Mas, por que ela estava tão incomodada? Parecia ser de uma ingratidão infinita pensar assim, é isso também a deixava irritada.

— Hey, Duda – uma garota ruiva, com sardas no rosto e cabelo encaracolado e grande, que Duda não se incomodou em decorar o nome, estava chamando seu nome com um pouco de animação – Tá acordada? Tá na hora do café da manhã!

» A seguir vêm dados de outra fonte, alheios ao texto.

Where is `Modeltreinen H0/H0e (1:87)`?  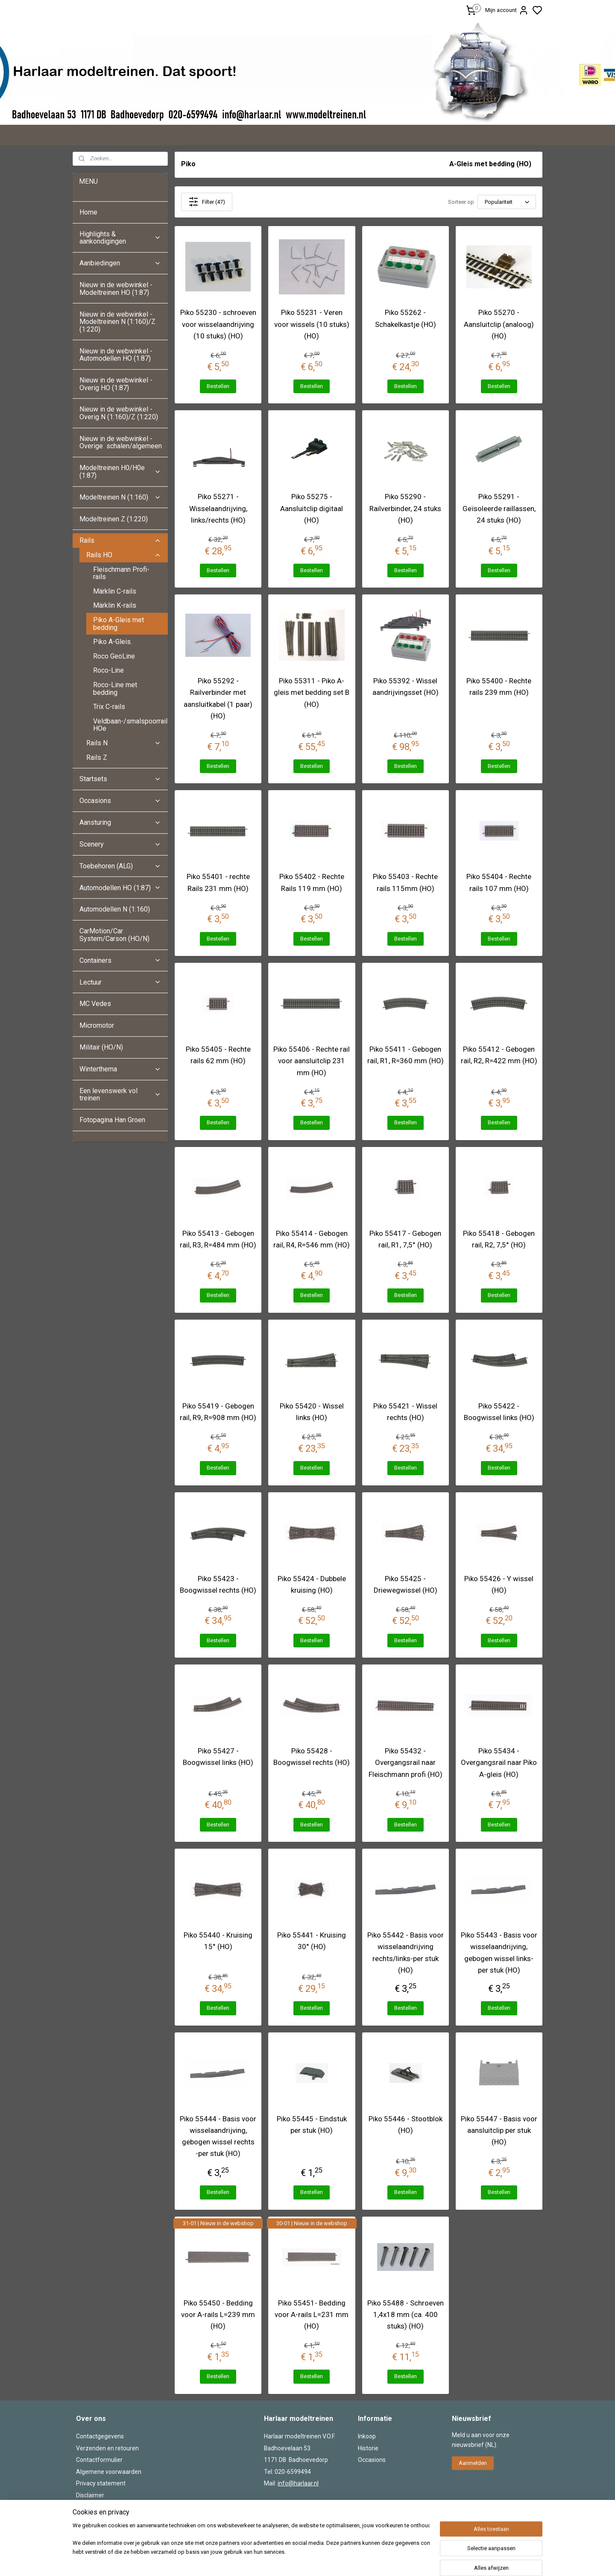 Modeltreinen H0/H0e (1:87) is located at coordinates (120, 471).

A garota olhava da cama dela para Duda com os olhos brilhando. Duda estava na cama de baixo da beliche, com o braço no rosto e com cara de sono. Por hábito, sentiu o volume de sua pistola se destacando embaixo do travesseiro. Ela não havia contado à garota que tinha uma arma, pra evitar que ela se assustasse. Duda ainda se esforçava para fazer amizades... Do jeito dela.

— Eu já vou, é...

— Luana – a menina respondeu contente.

— Luana... Isso, desculpa, tô com sono – ela deu essa desculpa, mas a verdade é que já era a vigésima vez que esquecia o nome da garota.

Luana saiu da beliche, que ficava num dos quartos do dormitório feminino e seguiu para o refeitório. Era bem aconchegante é pequeno, do jeito que a Duda gostava. No entanto, O quarto era decorado com adesivos das princesas Disney, o que a irritava bastante, mas as camas eram confortáveis e a luz do sol não invadia seus olhos. Duda era uma criatura noturna, então gostava de baixa luminosidade.

Duda se sentou na cama, não querendo se levantar. Todos esses pensamentos pareciam exigências ingratas, não importava como ela pensasse nisso. Pela primeira vez na vida, ela começou a se importar com os outros.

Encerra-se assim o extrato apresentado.